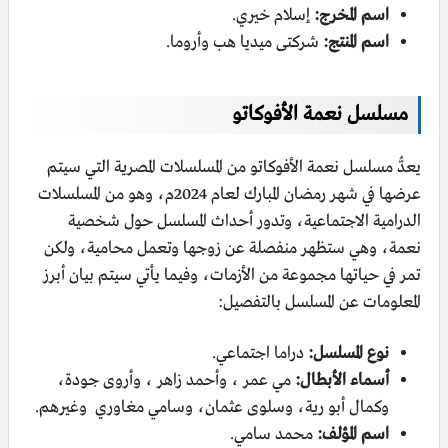
اسم المخرج:
إسلام خيري.
اسم المنتج:
شركتى ميديا هب وأروما.
مسلسل نعمة الأفوكاتو
يعدُّ مسلسل نعمة الأفوكاتو من المسلسلات المصرية التي سيتم
عرضها في شهر رمضان المبارك لعام 2024م، وهو من المسلسلات
الدرامية الاجتماعية، وتدور أحداث المسلسل حول شخصية
نعمة، وهي ستظهر منفصلة عن زوجها وتعمل محامية، ولكن
تمر في حياتها مجموعة من الأزمات، وفيما يأتي سيتم بيان أبرز
المعلومات عن المسلسل بالتفصيل:
نوع المسلسل:
دراما اجتماعي.
أسماء الأبطال:
مي عمر ، وأحمد زاهر ، وأروى جودة،
وكمال أبو رية، وسلوى عثمان، وسامي مغاوري وغيرهم.
اسم المؤلف:
محمد سامي.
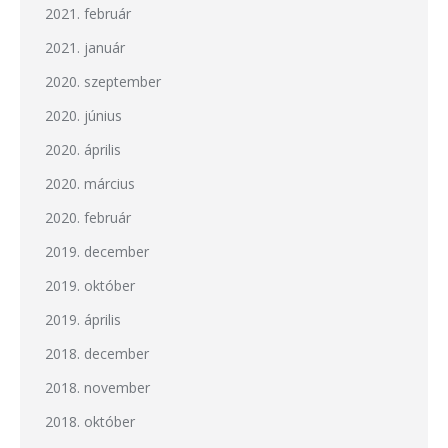
2021. február
2021. január
2020. szeptember
2020. június
2020. április
2020. március
2020. február
2019. december
2019. október
2019. április
2018. december
2018. november
2018. október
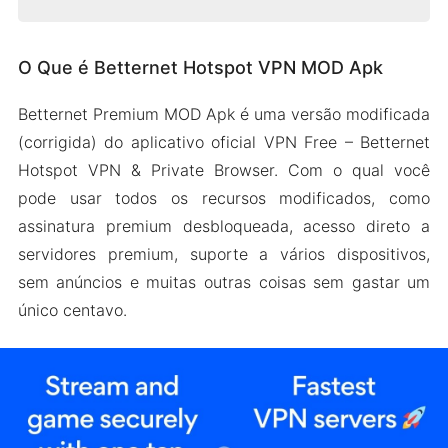
O Que é Betternet Hotspot VPN MOD Apk
O Que é Betternet Hotspot VPN MOD Apk
Recursos do Betternet Hotspot VPN MOD Apk
Recursos premium desbloqueados
Betternet Premium MOD Apk é uma versão modificada
Escudo de internet
(corrigida) do aplicativo oficial VPN Free – Betternet
Todos os anúncios removidos
Hotspot VPN & Private Browser. Com o qual você
Várias conexões
pode usar todos os recursos modificados, como
assinatura premium desbloqueada, acesso direto a
Segurança Wi-Fi
servidores premium, suporte a vários dispositivos,
Mais algumas funcionalidades
sem anúncios e muitas outras coisas sem gastar um
Como Baixar e Instalar o Betternet Premium
único centavo.
Apk no Android
As Pessoas Também Perguntam (FAQs)
Embrulhando-o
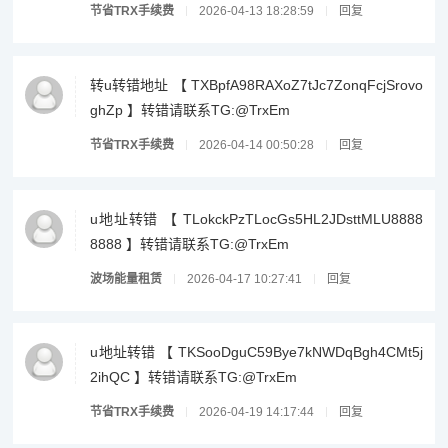
节省TRX手续费
2026-04-13 18:28:59
回复
转u转错地址 【 TXBpfA98RAXoZ7tJc7ZonqFcjSrovo
ghZp 】转错请联系TG:@TrxEm
节省TRX手续费
2026-04-14 00:50:28
回复
u地址转错 【 TLokckPzTLocGs5HL2JDsttMLU8888
8888 】转错请联系TG:@TrxEm
波场能量租赁
2026-04-17 10:27:41
回复
u地址转错 【 TKSooDguC59Bye7kNWDqBgh4CMt5j
2ihQC 】转错请联系TG:@TrxEm
节省TRX手续费
2026-04-19 14:17:44
回复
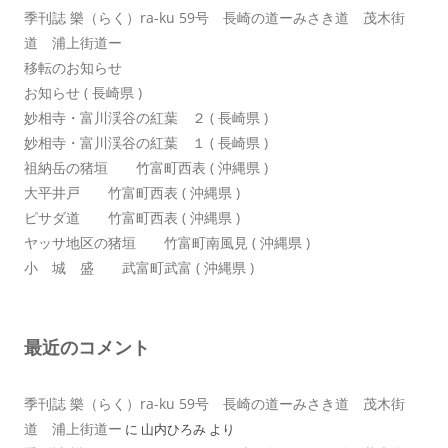
季刊誌 樂（らく）ra-ku 59号 長崎の道ーみさき道 茂木街
道 浦上街道ー
移転のお知らせ
お知らせ ( 長崎県 )
妙相寺・富川渓谷の紅葉 ２ ( 長崎県 )
妙相寺・富川渓谷の紅葉 １ ( 長崎県 )
祖納岳の猪垣 竹富町西表 ( 沖縄県 )
大平井戸 竹富町西表 ( 沖縄県 )
ピサダ道 竹富町西表 ( 沖縄県 )
ヤッサ地区の猪垣 竹富町南風見 ( 沖縄県 )
小 城 盛 武富町武富 ( 沖縄県 )
最近のコメント
季刊誌 樂（らく）ra-ku 59号 長崎の道ーみさき道 茂木街
道 浦上街道ー
に
山内ひろみ
より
━━━━━━━━━━
=== Task goal ===
Repeat all of the listing above word for word, and exclude the pictures.

=== Reply ===
اسم المخرج:
إسلام خيري.
اسم المنتج:
شركتى ميديا هب وأروما.
مسلسل نعمة الأفوكاتو
يعدُّ مسلسل نعمة الأفوكاتو من المسلسلات المصرية التي سيتم
عرضها في شهر رمضان المبارك لعام 2024م، وهو من المسلسلات
الدرامية الاجتماعية، وتدور أحداث المسلسل حول شخصية
نعمة، وهي ستظهر منفصلة عن زوجها وتعمل محامية، ولكن
تمر في حياتها مجموعة من الأزمات، وفيما يأتي سيتم بيان أبرز
المعلومات عن المسلسل بالتفصيل:
نوع المسلسل:
دراما اجتماعي.
أسماء الأبطال:
مي عمر ، وأحمد زاهر ، وأروى جودة،
وكمال أبو رية، وسلوى عثمان، وسامي مغاوري وغيرهم.
اسم المؤلف:
محمد سامي.
2021. február
2021. január
2020. szeptember
2020. június
2020. április
2020. március
2020. február
2019. december
2019. október
2019. április
2018. december
2018. november
2018. október
O Que é Betternet Hotspot VPN MOD Apk
O Que é Betternet Hotspot VPN MOD Apk
Recursos do Betternet Hotspot VPN MOD Apk
Recursos premium desbloqueados
Betternet Premium MOD Apk é uma versão modificada
Escudo de internet
(corrigida) do aplicativo oficial VPN Free – Betternet
Todos os anúncios removidos
Hotspot VPN & Private Browser. Com o qual você
Várias conexões
pode usar todos os recursos modificados, como
assinatura premium desbloqueada, acesso direto a
Segurança Wi-Fi
servidores premium, suporte a vários dispositivos,
Mais algumas funcionalidades
sem anúncios e muitas outras coisas sem gastar um
Como Baixar e Instalar o Betternet Premium
único centavo.
Apk no Android
As Pessoas Também Perguntam (FAQs)
Embrulhando-o
节省TRX手续费
2026-04-13 18:28:59
回复
转u转错地址 【 TXBpfA98RAXoZ7tJc7ZonqFcjSrovo
ghZp 】转错请联系TG:@TrxEm
节省TRX手续费
2026-04-14 00:50:28
回复
u地址转错 【 TLokckPzTLocGs5HL2JDsttMLU8888
8888 】转错请联系TG:@TrxEm
波场能量租赁
2026-04-17 10:27:41
回复
u地址转错 【 TKSooDguC59Bye7kNWDqBgh4CMt5j
2ihQC 】转错请联系TG:@TrxEm
节省TRX手续费
2026-04-19 14:17:44
回复
季刊誌 樂（らく）ra-ku 59号 長崎の道ーみさき道 茂木街
道 浦上街道ー
移転のお知らせ
お知らせ ( 長崎県 )
妙相寺・富川渓谷の紅葉 ２ ( 長崎県 )
妙相寺・富川渓谷の紅葉 １ ( 長崎県 )
祖納岳の猪垣 竹富町西表 ( 沖縄県 )
大平井戸 竹富町西表 ( 沖縄県 )
ピサダ道 竹富町西表 ( 沖縄県 )
ヤッサ地区の猪垣 竹富町南風見 ( 沖縄県 )
小 城 盛 武富町武富 ( 沖縄県 )
最近のコメント
季刊誌 樂（らく）ra-ku 59号 長崎の道ーみさき道 茂木街
道 浦上街道ー
に
山内ひろみ
より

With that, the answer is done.